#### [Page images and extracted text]
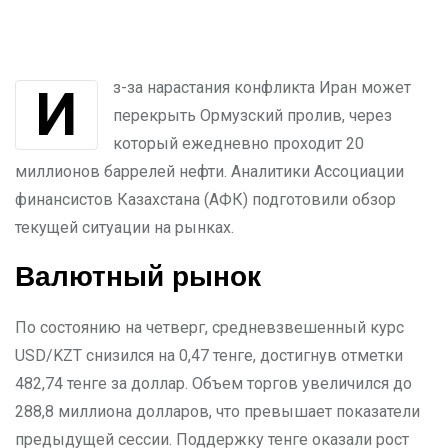
Из-за нарастания конфликта Иран может
перекрыть Ормузский пролив, через
который ежедневно проходит 20
миллионов баррелей нефти. Аналитики Ассоциации
финансистов Казахстана (АФК) подготовили обзор
текущей ситуации на рынках.
Валютный рынок
По состоянию на четверг, средневзвешенный курс
USD/KZT снизился на 0,47 тенге, достигнув отметки
482,74 тенге за доллар. Объем торгов увеличился до
288,8 миллиона долларов, что превышает показатели
предыдущей сессии. Поддержку тенге оказали рост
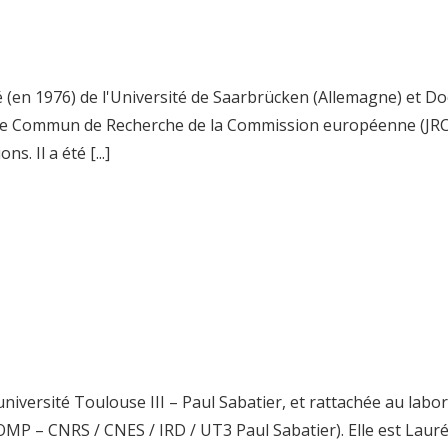
é (en 1976) de l'Université de Saarbrücken (Allemagne) et D
tre Commun de Recherche de la Commission européenne (JRC- Jo
. Il a été [...]
l’université Toulouse III – Paul Sabatier, et rattachée au l
OMP – CNRS / CNES / IRD / UT3 Paul Sabatier). Elle est Laur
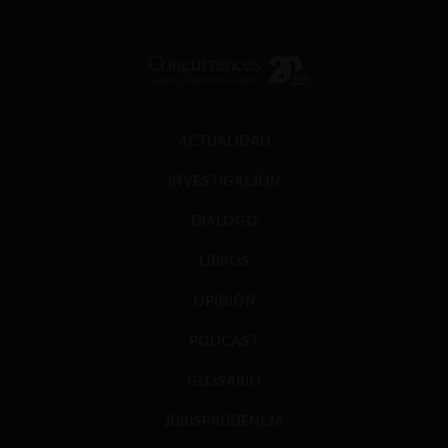
ACTUALIDAD
INVESTIGACIÓN
DIÁLOGO
LIBROS
OPINIÓN
PODCAST
GLOSARIO
JURISPRUDENCIA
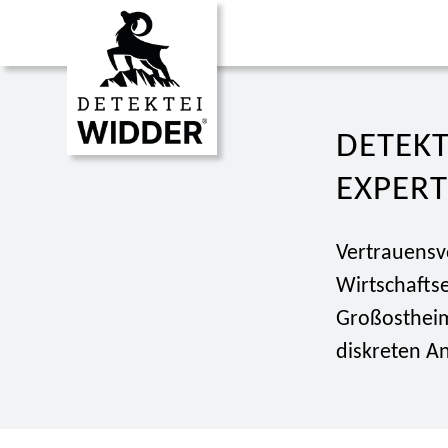
DETEKT
XPERTE
Vertrauensv
Wirtschafts
Großostheim
diskreten An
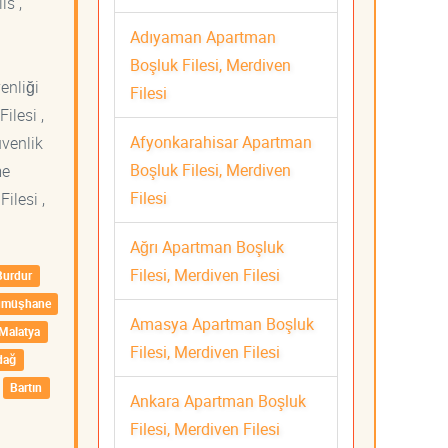
is ,
Adıyaman Apartman
Boşluk Filesi, Merdiven
venliği
Filesi
ilesi ,
Afyonkarahisar Apartman
üvenlik
Boşluk Filesi, Merdiven
me
Filesi
ilesi ,
Ağrı Apartman Boşluk
Filesi, Merdiven Filesi
Burdur
ümüşhane
Amasya Apartman Boşluk
Malatya
Filesi, Merdiven Filesi
dağ
Bartın
Ankara Apartman Boşluk
Filesi, Merdiven Filesi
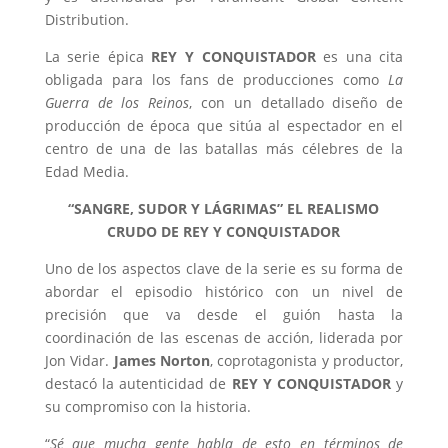
Distribution.
La serie épica
REY Y CONQUISTADOR
es una cita
obligada para los fans de producciones como
La
Guerra de los Reinos
, con un detallado diseño de
producción de época que sitúa al espectador en el
centro de una de las batallas más célebres de la
Edad Media.
“SANGRE, SUDOR Y LÁGRIMAS”
EL REALISMO
CRUDO DE
REY Y CONQUISTADOR
Uno de los aspectos clave de la serie es su forma de
abordar el episodio histórico con un nivel de
precisión que va desde el guión hasta la
coordinación de las escenas de acción, liderada por
Jon Vidar.
James Norton
, coprotagonista y productor,
destacó la autenticidad de
REY Y CONQUISTADOR
y
su compromiso con la historia.
“
Sé que mucha gente habla de esto en términos de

#### [ASSIGNMENT]
Would you please return all lines of the data that include the word "serie"?

#### [EXPECTED OUTPUT]
La serie épica
Uno de los aspectos clave de la serie es su forma de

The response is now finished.